I have learnt that in a bipartite graph, we can partition vertices into 2 sets $V_1$ and $V_2$, and $E \subseteq V_1 \times V_2$. However, the cartesian product is a set of tuples, and edges (in an undirected graph) are sets. So how can $E$ be a subset of this Cartesian product when a set is a different mathematical object than a tuple, so none of its elements are equal to any of the elements in the Cartesian product?

Answer 1

Core misconception is this :
" ... edges (in a directed graph) are sets ... "

Edges are not really sets ( though we might have some way to achieve that , that is not the concern here )
Edges are ... Edges !
All of those Edges are in some Set , though the Edges themselves are not Sets.

This is true :
" ... a set is a different mathematical object than a tuple ... "
though it is not going to impact the Case that Edges are not Sets.

Illustrative Example :

We have a Bi-Partite graph.

Nodes are in a Set $V=\{v_0,v_1,v_2,v_3,v_4,v_5,v_6,v_7\}$.
Here , neither $v_0$ nor $v_7$ is a Set.
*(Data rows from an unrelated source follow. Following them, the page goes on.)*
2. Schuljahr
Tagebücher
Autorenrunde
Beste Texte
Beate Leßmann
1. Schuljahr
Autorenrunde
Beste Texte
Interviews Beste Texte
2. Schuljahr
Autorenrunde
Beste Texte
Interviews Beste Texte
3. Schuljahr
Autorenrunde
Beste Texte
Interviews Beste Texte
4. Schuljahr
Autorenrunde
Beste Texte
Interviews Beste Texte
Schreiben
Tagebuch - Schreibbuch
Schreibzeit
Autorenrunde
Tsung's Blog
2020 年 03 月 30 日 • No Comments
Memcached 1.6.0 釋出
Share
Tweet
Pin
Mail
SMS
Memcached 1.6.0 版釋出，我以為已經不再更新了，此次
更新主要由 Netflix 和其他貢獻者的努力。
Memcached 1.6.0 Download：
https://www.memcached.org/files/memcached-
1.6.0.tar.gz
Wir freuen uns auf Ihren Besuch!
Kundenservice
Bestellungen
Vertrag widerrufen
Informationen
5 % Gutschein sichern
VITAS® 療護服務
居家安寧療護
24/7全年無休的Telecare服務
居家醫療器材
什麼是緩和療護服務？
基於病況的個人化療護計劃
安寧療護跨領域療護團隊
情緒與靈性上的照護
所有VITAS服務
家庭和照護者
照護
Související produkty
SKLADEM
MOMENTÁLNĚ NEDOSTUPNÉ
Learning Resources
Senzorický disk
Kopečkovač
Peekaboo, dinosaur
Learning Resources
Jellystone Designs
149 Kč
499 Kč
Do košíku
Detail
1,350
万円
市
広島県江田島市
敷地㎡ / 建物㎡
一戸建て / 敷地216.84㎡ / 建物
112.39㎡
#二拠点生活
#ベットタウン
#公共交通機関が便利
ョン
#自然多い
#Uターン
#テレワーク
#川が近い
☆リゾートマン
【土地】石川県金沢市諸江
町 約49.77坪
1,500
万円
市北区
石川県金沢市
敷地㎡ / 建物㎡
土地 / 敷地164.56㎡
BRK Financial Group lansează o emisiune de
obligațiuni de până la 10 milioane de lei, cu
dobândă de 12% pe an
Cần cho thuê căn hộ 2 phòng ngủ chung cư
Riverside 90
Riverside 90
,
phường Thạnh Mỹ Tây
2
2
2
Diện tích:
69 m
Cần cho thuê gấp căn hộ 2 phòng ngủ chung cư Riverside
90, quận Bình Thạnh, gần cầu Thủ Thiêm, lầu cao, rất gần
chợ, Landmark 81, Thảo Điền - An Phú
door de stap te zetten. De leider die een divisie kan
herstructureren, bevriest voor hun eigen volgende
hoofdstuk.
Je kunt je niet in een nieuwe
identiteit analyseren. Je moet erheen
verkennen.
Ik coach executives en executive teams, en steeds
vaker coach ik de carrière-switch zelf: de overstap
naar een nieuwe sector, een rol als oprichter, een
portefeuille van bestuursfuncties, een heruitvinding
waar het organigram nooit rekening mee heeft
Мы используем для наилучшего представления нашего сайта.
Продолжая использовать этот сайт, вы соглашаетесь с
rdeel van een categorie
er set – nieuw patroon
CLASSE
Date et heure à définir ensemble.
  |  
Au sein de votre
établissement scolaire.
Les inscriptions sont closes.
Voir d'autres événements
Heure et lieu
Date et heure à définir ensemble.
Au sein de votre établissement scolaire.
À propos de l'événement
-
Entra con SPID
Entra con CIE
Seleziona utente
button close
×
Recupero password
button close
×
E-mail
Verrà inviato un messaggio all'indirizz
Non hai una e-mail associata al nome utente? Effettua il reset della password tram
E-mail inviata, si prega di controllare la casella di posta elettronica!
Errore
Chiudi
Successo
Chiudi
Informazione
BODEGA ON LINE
These are Nodes , nothing more , nothing less.

Edges are $E=\{ E_1 , E_2 , E_3 , \cdots \}$.
We can see the the Edges can be given in terms of the Nodes , like this :
$E=\{(v_0,v_4),(v_0,v_5),(v_1,v_4), \cdots \}$.
Here , too , neither $(v_0,v_4)$ nor $(v_3,v_5)$ is a Set. These are Edges , nothing more , nothing less.
We use "Names" ( like $E_1$ ) or "Constituents" ( like $(v_0,v_1)$ ) to refer to those Edges.
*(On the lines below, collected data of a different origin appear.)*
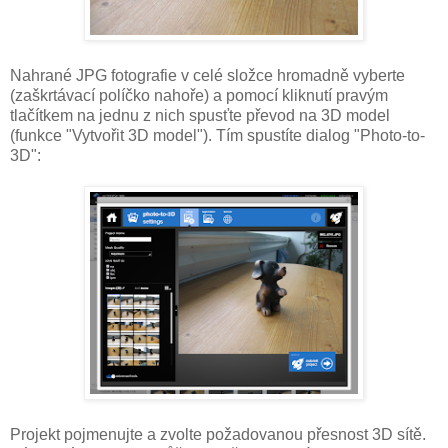
Nahrané JPG fotografie v celé složce hromadně vyberte
(zaškrtávací políčko nahoře) a pomocí kliknutí pravým
tlačítkem na jednu z nich spusťte převod na 3D model
(funkce "Vytvořit 3D model"). Tím spustíte dialog "Photo-to-
3D":
Projekt pojmenujte a zvolte požadovanou přesnost 3D sítě.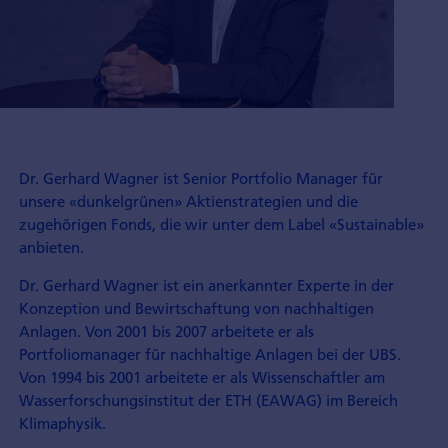
Dr. Gerhard Wagner ist Senior Portfolio Manager für
unsere «dunkelgrünen» Aktienstrategien und die
zugehörigen Fonds, die wir unter dem Label «Sustainable»
anbieten.
Dr. Gerhard Wagner ist ein anerkannter Experte in der
Konzeption und Bewirtschaftung von nachhaltigen
Anlagen. Von 2001 bis 2007 arbeitete er als
Portfoliomanager für nachhaltige Anlagen bei der UBS.
Von 1994 bis 2001 arbeitete er als Wissenschaftler am
Wasserforschungsinstitut der ETH (EAWAG) im Bereich
Klimaphysik.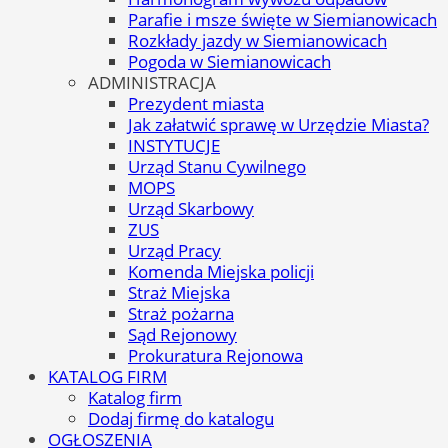
Parafie i msze święte w Siemianowicach
Rozkłady jazdy w Siemianowicach
Pogoda w Siemianowicach
ADMINISTRACJA
Prezydent miasta
Jak załatwić sprawę w Urzędzie Miasta?
INSTYTUCJE
Urząd Stanu Cywilnego
MOPS
Urząd Skarbowy
ZUS
Urząd Pracy
Komenda Miejska policji
Straż Miejska
Straż pożarna
Sąd Rejonowy
Prokuratura Rejonowa
KATALOG FIRM
Katalog firm
Dodaj firmę do katalogu
OGŁOSZENIA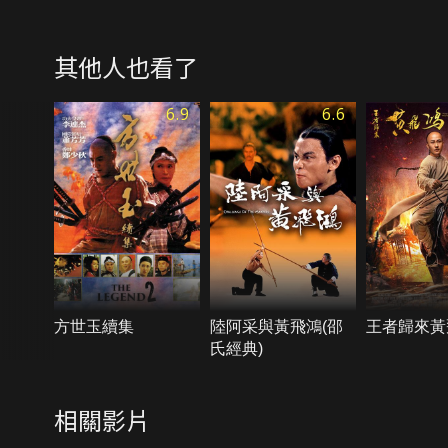
其他人也看了
6.9
6.6
方世玉續集
陸阿采與黃飛鴻(邵
王者歸來黃
氏經典)
相關影片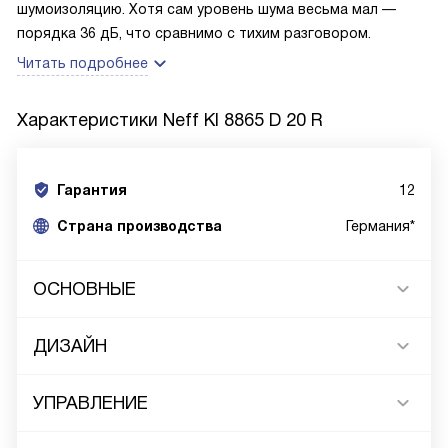
шумоизоляцию. Хотя сам уровень шума весьма мал —
порядка 36 дБ, что сравнимо с тихим разговором.
Читать подробнее
Характеристики
Neff KI 8865 D 20 R
Гарантия
12
Страна производства
Германия*
ОСНОВНЫЕ
ДИЗАЙН
УПРАВЛЕНИЕ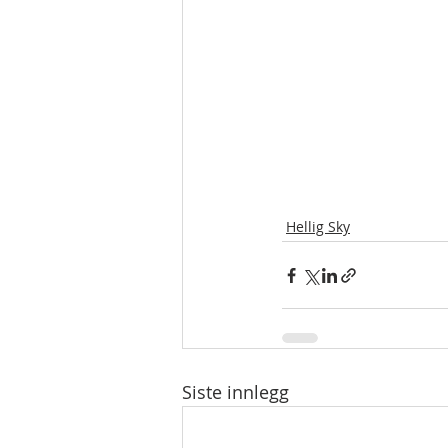
Hellig Sky
Siste innlegg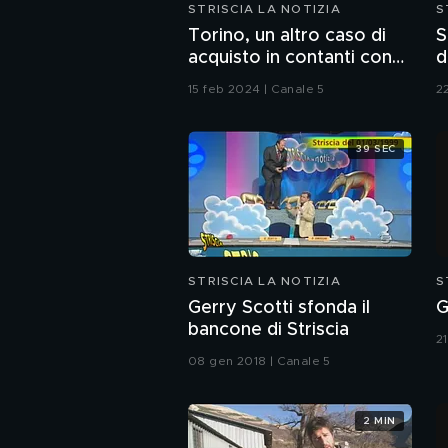
STRISCIA LA NOTIZIA
S
Torino, un altro caso di
S
acquisto in contanti con
d
lo "strappo"
c
15 feb 2024 | Canale 5
2
39 SEC
STRISCIA LA NOTIZIA
S
Gerry Scotti sfonda il
G
bancone di Striscia
2
08 gen 2018 | Canale 5
2 MIN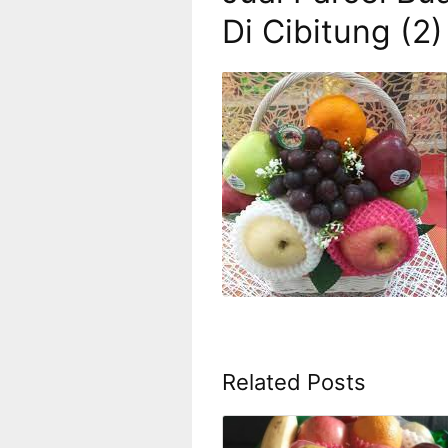
Di Cibitung (2)
Related Posts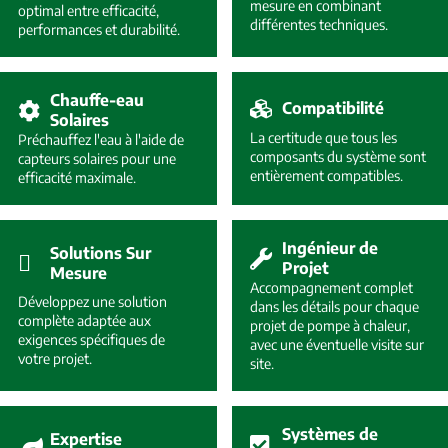
mesure en combinant
optimal entre efficacité,
différentes techniques.
performances et durabilité.
Chauffe-eau
Compatibilité
Solaires
La certitude que tous les
Préchauffez l'eau à l'aide de
composants du système sont
capteurs solaires pour une
entièrement compatibles.
efficacité maximale.
Ingénieur de
Solutions Sur
Projet
Mesure
Accompagnement complet
Développez une solution
dans les détails pour chaque
complète adaptée aux
projet de pompe à chaleur,
exigences spécifiques de
avec une éventuelle visite sur
votre projet.
site.
Systèmes de
Expertise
In "Constituents" notation , we can see that the tuples are all in $V_1 \times V_2$ where $V_1$ & $V_2$ are the Partitions & all "Directions" are from $V_1$ to $V_2$. In other words , $E \subseteq V_1 \times V_2$.

ADDENDUM :
Query is about Directed graphs.
In Case it is not Directed graph , either [[A]] we have to first fix the order of writing the tuples ( ordered Pairs , where $E_1=(v_1,v_4)$ ) in the Cartesian Product or [[B]] we have to change the Cartesian Product to something else to generate something else ( unordered Pairs , where $E_1=(v_1,v_4)=(v_4,v_1)$ ) to handle the 2 orders.